§ Directions for this task
Below are some entries. Transcribe the lines from the one holding "In het hoofdstuk" to the one holding "warmen Jahreszeit, sorgt für", inclusive, but not the pictures among them.
========
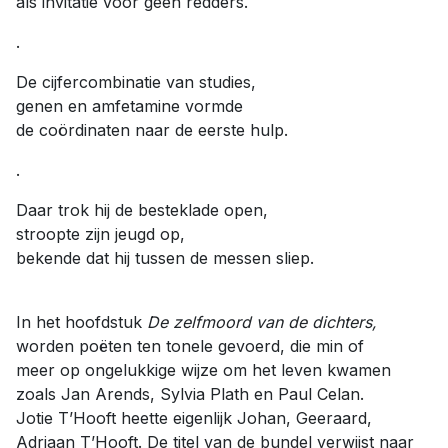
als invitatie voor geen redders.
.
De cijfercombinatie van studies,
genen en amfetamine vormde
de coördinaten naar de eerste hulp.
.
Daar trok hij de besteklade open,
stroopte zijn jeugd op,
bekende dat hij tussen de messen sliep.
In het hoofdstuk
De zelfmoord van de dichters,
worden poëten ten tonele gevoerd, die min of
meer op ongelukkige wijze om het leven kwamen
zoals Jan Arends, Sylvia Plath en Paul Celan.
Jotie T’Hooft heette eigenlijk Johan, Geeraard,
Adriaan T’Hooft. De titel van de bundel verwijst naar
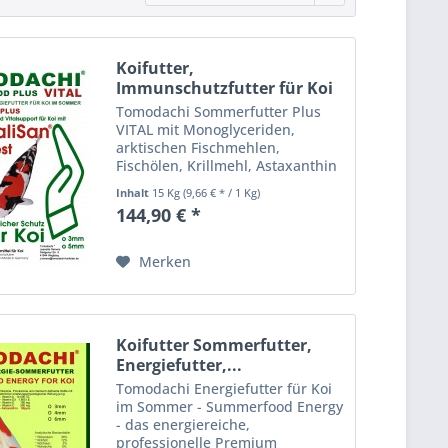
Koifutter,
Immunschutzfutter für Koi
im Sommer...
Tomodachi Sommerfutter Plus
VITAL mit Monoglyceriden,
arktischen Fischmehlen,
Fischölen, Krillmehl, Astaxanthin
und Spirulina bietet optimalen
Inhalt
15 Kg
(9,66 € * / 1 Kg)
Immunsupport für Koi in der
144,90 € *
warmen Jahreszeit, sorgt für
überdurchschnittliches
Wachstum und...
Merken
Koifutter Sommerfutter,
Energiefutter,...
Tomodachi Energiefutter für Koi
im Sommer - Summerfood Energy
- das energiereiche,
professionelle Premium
========
§ Answer to the problem
In het hoofdstuk
De zelfmoord van de dichters,
worden poëten ten tonele gevoerd, die min of
meer op ongelukkige wijze om het leven kwamen
zoals Jan Arends, Sylvia Plath en Paul Celan.
Jotie T’Hooft heette eigenlijk Johan, Geeraard,
Adriaan T’Hooft. De titel van de bundel verwijst naar
Koifutter,
Immunschutzfutter für Koi
im Sommer...
Tomodachi Sommerfutter Plus
VITAL mit Monoglyceriden,
arktischen Fischmehlen,
Fischölen, Krillmehl, Astaxanthin
und Spirulina bietet optimalen
Inhalt
15 Kg
(9,66 € * / 1 Kg)
Immunsupport für Koi in der
144,90 € *
warmen Jahreszeit, sorgt für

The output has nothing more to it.